According to the recently published 2010 Global Burden of Disease study, musculoskeletal (MSK) conditions have the fourth greatest impact on the health of the world’s population, accounting for 6.8% of the total disease burden.1 In considering disability alone, low back pain has the greatest impact on health, outranking ischaemic heart disease, chronic obstructive pulmonary disease and major depressive illness, with other MSK conditions ranked sixth and osteoarthritis ranked 11th.1
In Australia, MSK conditions are the leading contributor to total disability burden (27.4%), and are second only to cancer (15.3% versus 16.2%) when death is also considered.2 They are the most common reason for accessing health care services,3 and in financial terms, contribute to 7.5% of total health expenditure (costing around $4 billion).4 Given their large burden on the Australian population, osteoarthritis, rheumatoid arthritis and osteoporosis were designated National Health Priority Areas (NHPAs) in 2002.5 Importantly, the burden from MSK conditions is increasing as the population ages. There is therefore an urgent need to prioritise research on the most effective and affordable strategies to deal with these conditions.
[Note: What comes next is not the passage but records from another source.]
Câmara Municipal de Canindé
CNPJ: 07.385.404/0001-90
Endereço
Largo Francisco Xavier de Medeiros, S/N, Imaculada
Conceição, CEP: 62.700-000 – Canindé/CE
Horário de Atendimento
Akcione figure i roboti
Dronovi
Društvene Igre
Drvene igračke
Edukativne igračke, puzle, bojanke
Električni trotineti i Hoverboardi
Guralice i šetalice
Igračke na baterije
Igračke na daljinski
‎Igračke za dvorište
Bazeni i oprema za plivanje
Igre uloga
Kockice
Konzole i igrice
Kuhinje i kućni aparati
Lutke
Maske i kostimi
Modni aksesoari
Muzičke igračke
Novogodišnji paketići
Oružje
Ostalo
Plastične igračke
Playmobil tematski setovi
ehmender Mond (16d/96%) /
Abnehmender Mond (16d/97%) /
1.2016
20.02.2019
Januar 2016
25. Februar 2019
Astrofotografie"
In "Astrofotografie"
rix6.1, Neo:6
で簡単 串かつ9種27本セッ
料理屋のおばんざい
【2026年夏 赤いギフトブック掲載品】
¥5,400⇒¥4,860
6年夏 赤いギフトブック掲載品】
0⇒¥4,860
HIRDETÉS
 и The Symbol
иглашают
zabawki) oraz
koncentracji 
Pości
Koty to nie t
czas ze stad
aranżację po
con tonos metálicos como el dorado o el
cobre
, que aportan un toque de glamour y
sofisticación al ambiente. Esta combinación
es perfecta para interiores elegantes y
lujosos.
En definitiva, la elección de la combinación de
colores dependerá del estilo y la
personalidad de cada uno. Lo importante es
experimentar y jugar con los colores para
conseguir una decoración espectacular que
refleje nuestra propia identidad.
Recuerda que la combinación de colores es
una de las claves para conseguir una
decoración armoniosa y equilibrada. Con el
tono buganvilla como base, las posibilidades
High-quality trials to test these strategies should be informed by factors such as burden of disease, greatest needs of the population, evidence syntheses showing that more research is required, and identification of novel or promising interventions. To facilitate the conduct of large, high-quality Australian MSK clinical trials that address the most pertinent questions with an emphasis on improving the translation of research findings into clinical practice, we have formed the Australian Musculoskeletal Clinical Trials Group (AUSMUSC). To determine the current scope of Australian MSK clinical trials, we identified the MSK trials currently being performed in Australia, including their source of funding and where they are being published.
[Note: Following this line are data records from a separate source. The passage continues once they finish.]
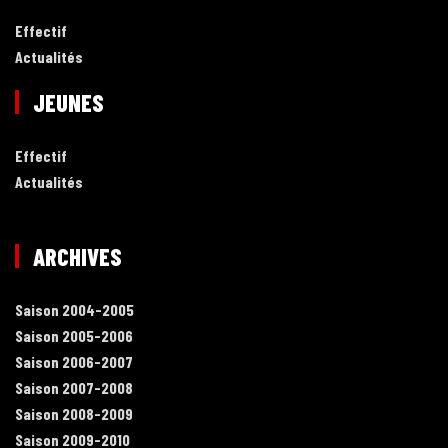
Effectif
Actualités
JEUNES
Effectif
Actualités
ARCHIVES
Saison 2004-2005
Saison 2005-2006
Saison 2006-2007
Saison 2007-2008
Saison 2008-2009
Saison 2009-2010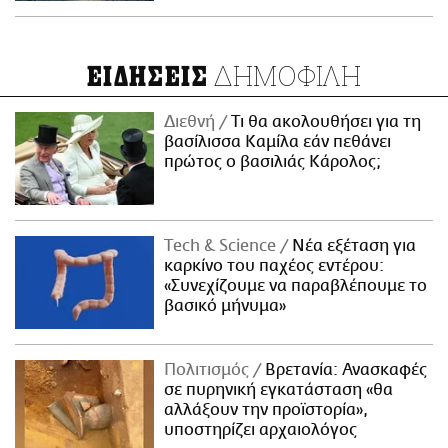
ΔΗΜΟΦΙΛΗ
ΕΙΔΗΣΕΙΣ
Διεθνή
Τι θα ακολουθήσει για τη
βασίλισσα Καμίλα εάν πεθάνει
πρώτος ο βασιλιάς Κάρολος;
Τech & Science
Νέα εξέταση για
καρκίνο του παχέος εντέρου:
«Συνεχίζουμε να παραβλέπουμε το
βασικό μήνυμα»
Πολιτισμός
Βρετανία: Ανασκαφές
σε πυρηνική εγκατάσταση «θα
αλλάξουν την προϊστορία»,
υποστηρίζει αρχαιολόγος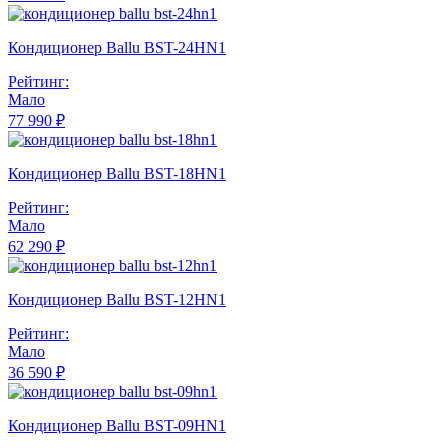
Кондиционер Ballu BST-24HN1
Рейтинг:
Мало
77 990 ₽
Кондиционер Ballu BST-18HN1
Рейтинг:
Мало
62 290 ₽
Кондиционер Ballu BST-12HN1
Рейтинг:
Мало
36 590 ₽
Кондиционер Ballu BST-09HN1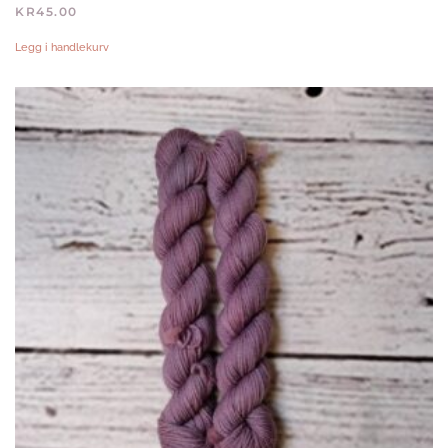
KR
45.00
Legg i handlekurv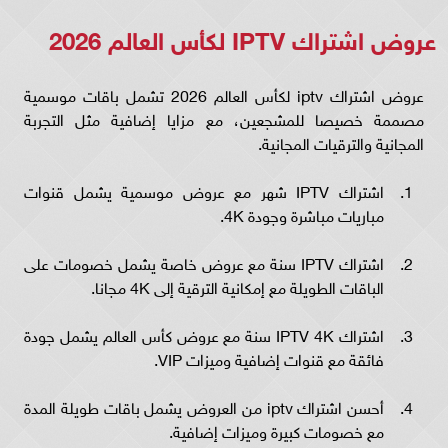
عروض اشتراك IPTV لكأس العالم 2026
عروض اشتراك iptv لكأس العالم 2026 تشمل باقات موسمية
مصممة خصيصا للمشجعين، مع مزايا إضافية مثل التجربة
المجانية والترقيات المجانية.
اشتراك IPTV شهر مع عروض موسمية يشمل قنوات
مباريات مباشرة وجودة 4K.
اشتراك IPTV سنة مع عروض خاصة يشمل خصومات على
الباقات الطويلة مع إمكانية الترقية إلى 4K مجانا.
اشتراك IPTV 4K سنة مع عروض كأس العالم يشمل جودة
فائقة مع قنوات إضافية وميزات VIP.
أحسن اشتراك iptv من العروض يشمل باقات طويلة المدة
مع خصومات كبيرة وميزات إضافية.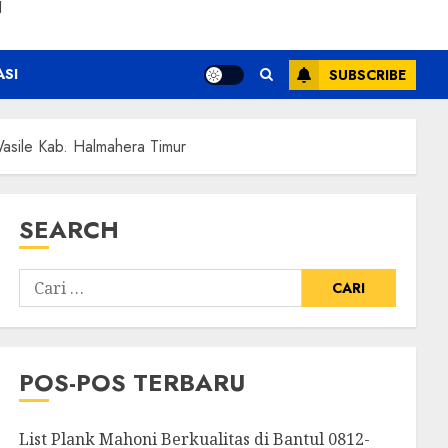
N
ASI
SUBSCRIBE
le Kab. Halmahera Timur
SEARCH
POS-POS TERBARU
List Plank Mahoni Berkualitas di Bantul 0812-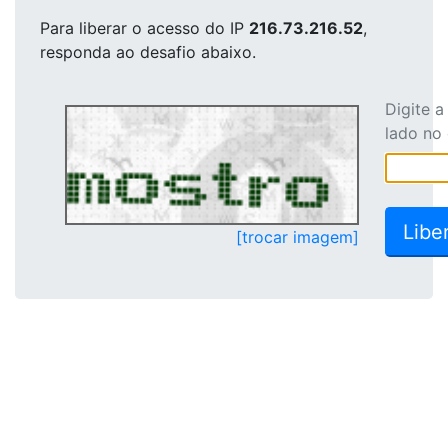
Para liberar o acesso
do IP
216.73.216.52
,
responda ao desafio abaixo.
Digite 
lado no
[trocar imagem]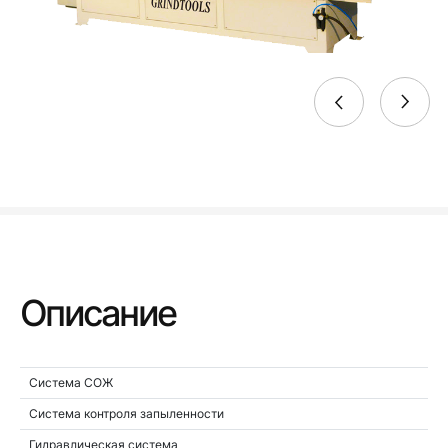
Описание
Система СОЖ
Система контроля запыленности
Гидравлическая система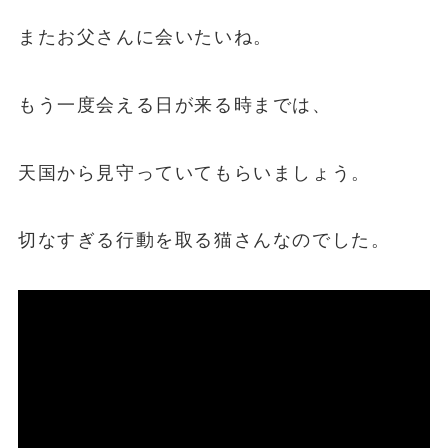
またお父さんに会いたいね。
もう一度会える日が来る時までは、
天国から見守っていてもらいましょう。
切なすぎる行動を取る猫さんなのでした。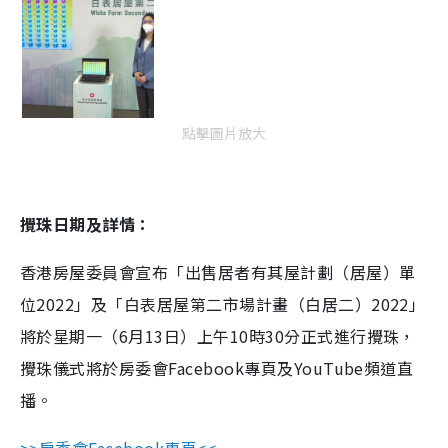
點擊圖片放大
攪珠日期及詳情：
香港房屋委員會宣布「出售居者有其屋計劃（居屋）單
位2022」及「白表居屋第二市場計畫（白居二）2022」
將於星期一（6月13日）上午10時30分正式進行攪珠，
攪珠儀式將於房委會Facebook專頁及YouTube頻道直
播。
>>房委會Facebook專頁
<<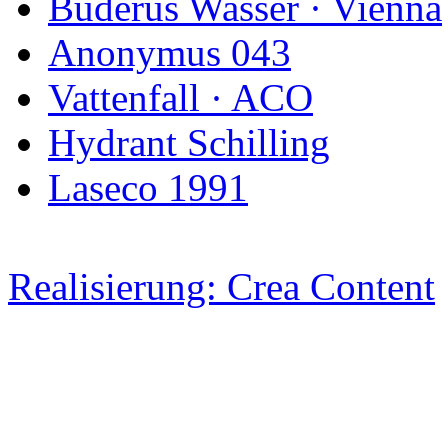
Buderus Wasser · Vienna
Anonymus 043
Vattenfall · ACO
Hydrant Schilling
Laseco 1991
Realisierung: Crea Content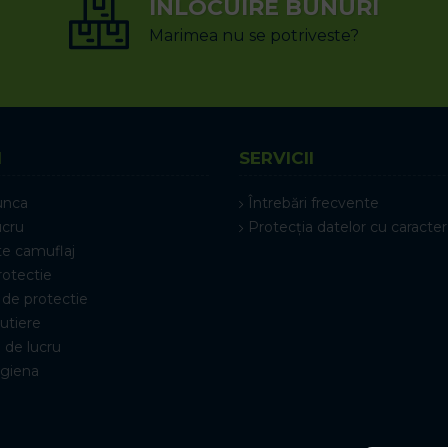
ÎNLOCUIRE BUNURI
Marimea nu se potriveste?
I
SERVICII
unca
Întrebări frecvente
ucru
Protecția datelor cu caracter
e camuflaj
rotectie
de protectie
rutiere
 de lucru
igiena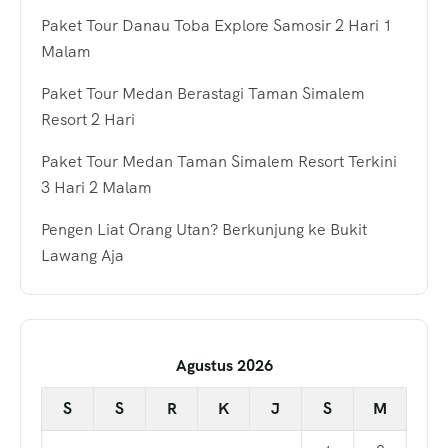
Paket Tour Danau Toba Explore Samosir 2 Hari 1
Malam
Paket Tour Medan Berastagi Taman Simalem
Resort 2 Hari
Paket Tour Medan Taman Simalem Resort Terkini
3 Hari 2 Malam
Pengen Liat Orang Utan? Berkunjung ke Bukit
Lawang Aja
Agustus 2026
S
S
R
K
J
S
M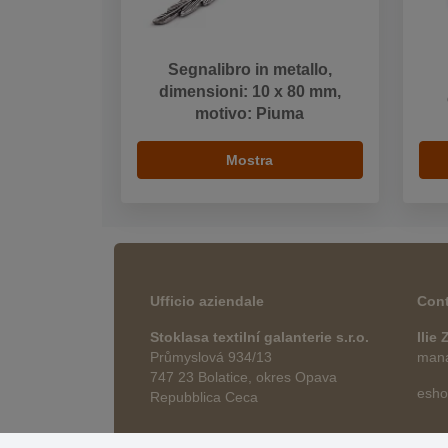
Segnalibro in metallo,
dimensioni: 10 x 80 mm,
motivo: Piuma
Mostra
Ufficio aziendale
Cont
Stoklasa textilní galanterie s.r.o.
Ilie
Průmyslová 934/13
manag
747 23 Bolatice, okres Opava
esho
Repubblica Ceca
MSK trials were defined as trials in humans which investigate interventions for the treatment or prevention of inflammatory and non-inflammatory arthritis, regional conditions (back, neck, shoulder/arm, elbow/forearm, hip/thigh, knee/leg, wrist/hand or ankle/foot), gout, osteoporosis or related conditions, autoimmune diseases including systemic lupus erythematosus and scleroderma, and fibromyalgia. We included all trials with an MSK focus (treatment and/or outcome) even if the participants had another primary condition. Pain trials were excluded if the site of pain was not specified and injury trials other than fractures were also excluded. Trials were considered “Australian” if Australian participants were recruited, and “Australian investigator-initiated” if there was an Australian primary contact.
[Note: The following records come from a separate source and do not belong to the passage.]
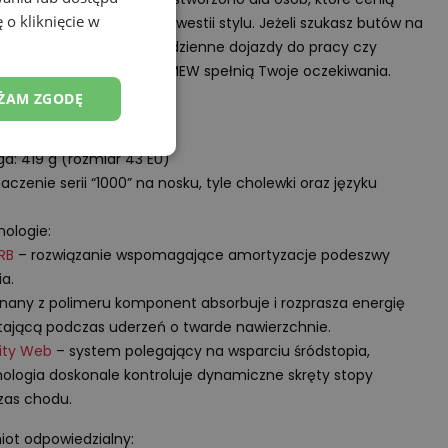
 o kliknięcie w
rt bez kompromisów w kwestii stylu. Jeżeli szukasz butów na
e spacery po mieście, codzienne dojazdy do pracy czy
ndowe wyjścia – M1000MEW spełnią Twoje oczekiwania.
ŻAM ZGODĘ
fikacja:
a: 419 g (rozmiar 43 EU)
aczenie serii “1000” na nosku, tyle cholewki oraz języku
ologie:
RB
– rozwiązanie wspomagające amortyzacje podeszwy
a.
any z polimeru komponent absorbuje i rozprasza energię
ającą podczas uderzeń o twarde nawierzchnie.
lity Web
– system polegający na wsparciu śródstopia,
ologia doskonale kontroluje dynamiczne skręty stopy
zas chodu.
ot odpowiedzialny: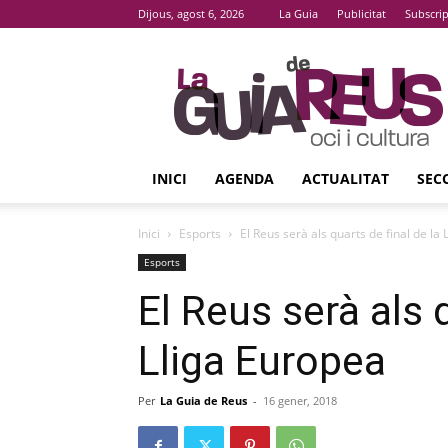
Dijous, agost 6, 2026
La Guia
Publicitat
Subscri
La
Guia
De
Reus
INICI
AGENDA
ACTUALITAT
SEC
Inici
Esports
El Reus serà als quarts de final de la
Esports
El Reus serà als q
Lliga Europea
Per
La Guia de Reus
-
16 gener, 2018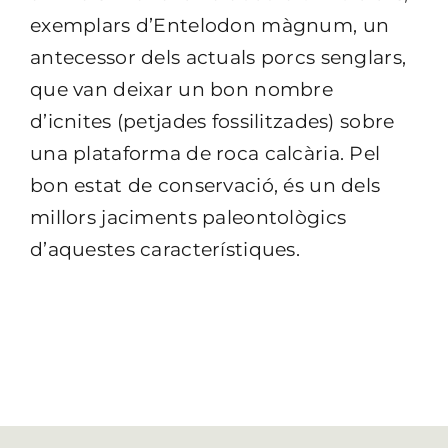
exemplars d’Entelodon màgnum, un
antecessor dels actuals porcs senglars,
que van deixar un bon nombre
d’icnites (petjades fossilitzades) sobre
una plataforma de roca calcària. Pel
bon estat de conservació, és un dels
millors jaciments paleontològics
d’aquestes característiques.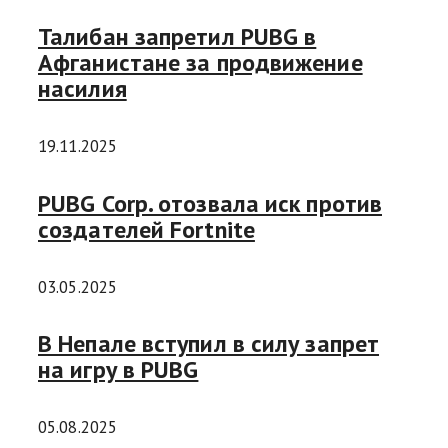
Талибан запретил PUBG в
Афганистане за продвижение
насилия
19.11.2025
PUBG Corp. отозвала иск против
создателей Fortnite
03.05.2025
В Непале вступил в силу запрет
на игру в PUBG
05.08.2025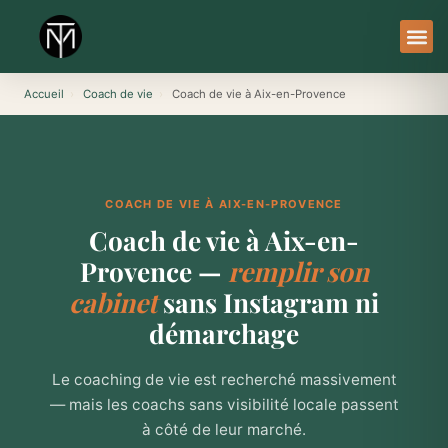
Aller
au
contenu
À Pro
Le Ser
Accueil
›
Coach de vie
›
Coach de vie à Aix-en-Provence
COACH DE VIE À AIX-EN-PROVENCE
Coach de vie à Aix-en-
Provence —
remplir son
cabinet
sans Instagram ni
démarchage
Le coaching de vie est recherché massivement
— mais les coachs sans visibilité locale passent
à côté de leur marché.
We searched the National Health and Medical Research Council (NHMRC) website to identify successful MSK trial grants (including project and program grants) within the past 5 years (those with funding commencing in 2009–2013).6 The number of successful MSK trial project grants and the amount of funding awarded was compared with the number of grants and amount of funding awarded for all NHMRC-funded clinical trials, and for all NHMRC project grants.
NHMRC project grants have provided funding of more than $17.6 million for 29 MSK trials over the past 5 years (range, 2–9 trials per year) (Box). This represents 0.8% of all project grants funded, 0.8% of the total funding allocated to project grants ($17.6 million out of > $2 billion) and 5.0% of the total amount of NHMRC funding allocated to clinical trials ($17.6 million out of $354 million).
Appendix 1 summarises details for the 29 MSK trials funded by NHMRC project grants. Over a third (11 trials), were for interventions for osteoarthritis (eight for the knee, two for the hip and one for the big toe). Interventions included drug treatments, physical therapies and exercise, footwear, acupuncture and surgery. There were three trials for low back pain and one trial for sciatica, which investigated treatment with either drugs or psychotherapy; and one trial for neck pain and two for whiplash, which investigated treatment with either exercise or dry needling.
The remaining trials varied widely by condition and intervention.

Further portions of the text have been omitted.